Plus vous formez de juges, plus il y a de chances que lorsque les droits des journalistes sont violés, la personne en charge de l'affaire fera ce qu'il faut en sa qualité d’acteur judiciaire. Car, comme je l'ai dit, dans le cadre juridique africain, les acteurs judiciaires ne peuvent pas choisir les cas spécifiques qu’ils veulent traiter, donc si seul un petit nombre d’acteurs judiciaires dans la région a été formé pour traiter des cas où les droits d’un journaliste ont été violés, Il peut arriver qu’ils n'entendent pas parler du dossier en question et qu’il soit soumis à des juges qui n'ont pas encore été formés. C'est la raison pour laquelle je dis que tant que nous continuons à former et que les juges formés en forment d'autres, nous pouvons être certains que les droits des journalistes seront protégés au niveau des tribunaux, à condition que les juges sachent quoi faire.

La formation en ligne ouverte à tous (MOOC) sur la liberté d'expression, l'accès à l'information et la sécurité des journalistes en Afrique a été lancée par l'UNESCO et le Centre pour les droits de l'homme de l'Université de Pretoria.
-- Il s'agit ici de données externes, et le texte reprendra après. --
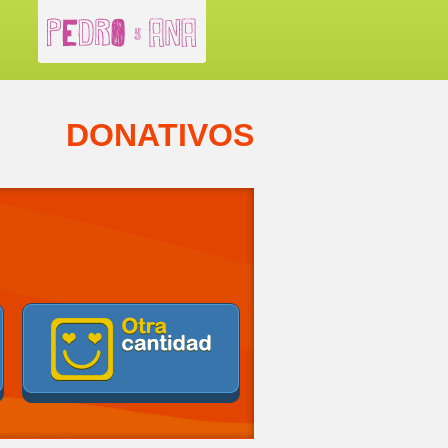
DONATIVOS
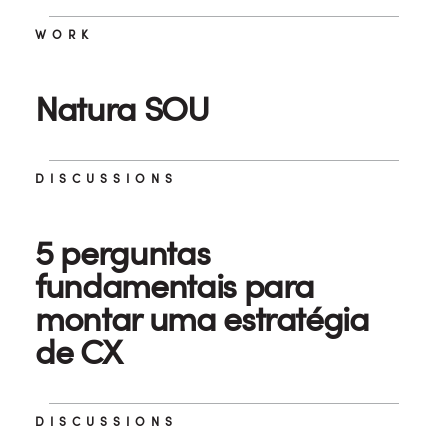
WORK
Natura SOU
DISCUSSIONS
5 perguntas
fundamentais para
montar uma estratégia
de CX
DISCUSSIONS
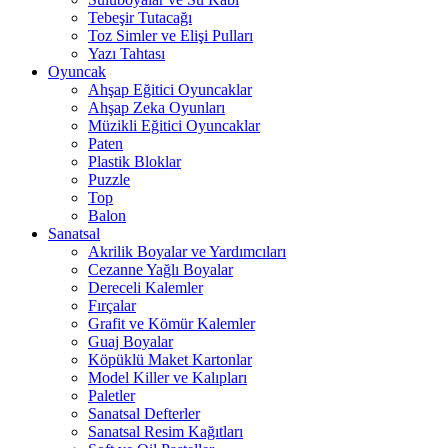
Tebeşir Tutacağı
Toz Simler ve Elişi Pulları
Yazı Tahtası
Oyuncak
Ahşap Eğitici Oyuncaklar
Ahşap Zeka Oyunları
Müzikli Eğitici Oyuncaklar
Paten
Plastik Bloklar
Puzzle
Top
Balon
Sanatsal
Akrilik Boyalar ve Yardımcıları
Cezanne Yağlı Boyalar
Dereceli Kalemler
Fırçalar
Grafit ve Kömür Kalemler
Guaj Boyalar
Köpüklü Maket Kartonlar
Model Killer ve Kalıpları
Paletler
Sanatsal Defterler
Sanatsal Resim Kağıtları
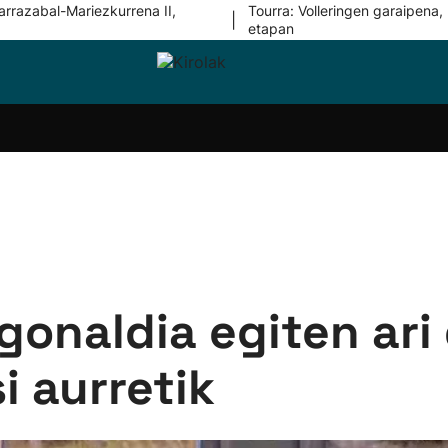
arrazabal-Mariezkurrena II,
Tourra: Volleringen garaipena, 
|
etapan
i-
Eskubaloia
Kirolak
Atletismoa
Mendi-
Kirol
lak
360
lasterketak
gehiag
Taldeak
olaritza
Lehiaketak
Zuzenean
i-
Kirol-
tzea
bideoak
l Herri
tira
gonaldia egiten ari 
i aurretik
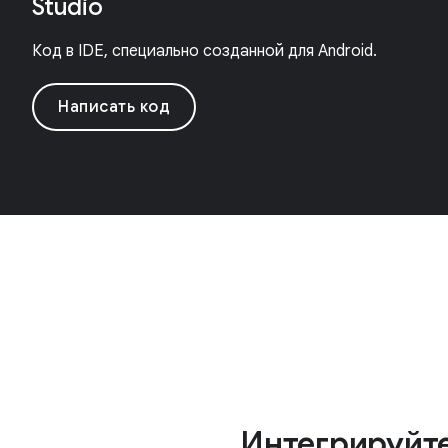
Studio
Код в IDE, специально созданной для Android.
Написать код
Интегрируйт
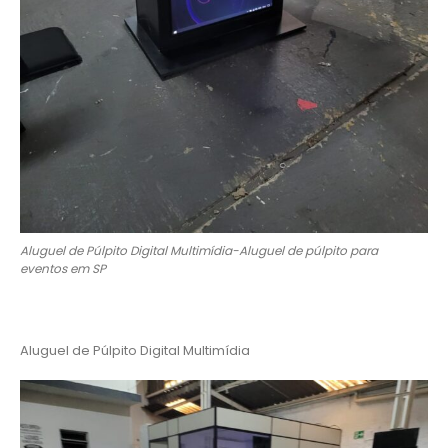
Aluguel de Púlpito Digital Multimídia-Aluguel de púlpito para
eventos em SP
Aluguel de Púlpito Digital Multimídia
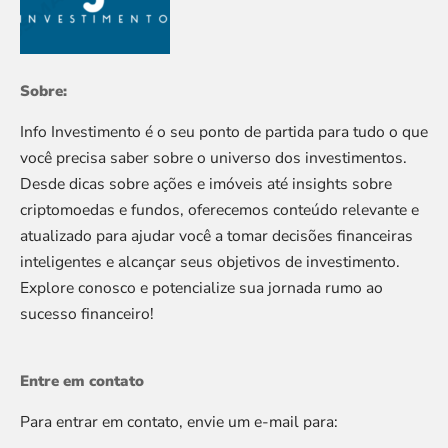
Sobre:
Info Investimento é o seu ponto de partida para tudo o que
você precisa saber sobre o universo dos investimentos.
Desde dicas sobre ações e imóveis até insights sobre
criptomoedas e fundos, oferecemos conteúdo relevante e
atualizado para ajudar você a tomar decisões financeiras
inteligentes e alcançar seus objetivos de investimento.
Explore conosco e potencialize sua jornada rumo ao
sucesso financeiro!
Entre em contato
Para entrar em contato, envie um e-mail para:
Ce projet a été mis en œuvre dans le cadre du Plan d’action des Nations Unies sur la sécurité des journalistes et la question de l’impunité, qui vise à créer un environnement libre et sûr pour les journalistes et les professionnels des médias. Il a suivi le séminaire organisé à Arusha en Tanzanie à l’occasion de la Journée internationale de la fin de l'impunité pour les crimes commis contre les journalistes de 2016, en partenariat avec la Cour africaine et la Commission des droits de l'homme et des peuples. La Cour et la Commission ont été des partenaires précieux pour réaliser ce projet. Le juge Ben Kioko, vice-président de la Cour, et Mme Pansy Tlakula, ancienne rapporteure spéciale de la Commission sur la liberté d'expression et l'accès à l'information, ont par ailleurs été des formateurs pour le MOOC. Le projet a reçu le soutien du Danemark et des Open Society Foundations, ainsi qu’une contribution technique de la Norvège.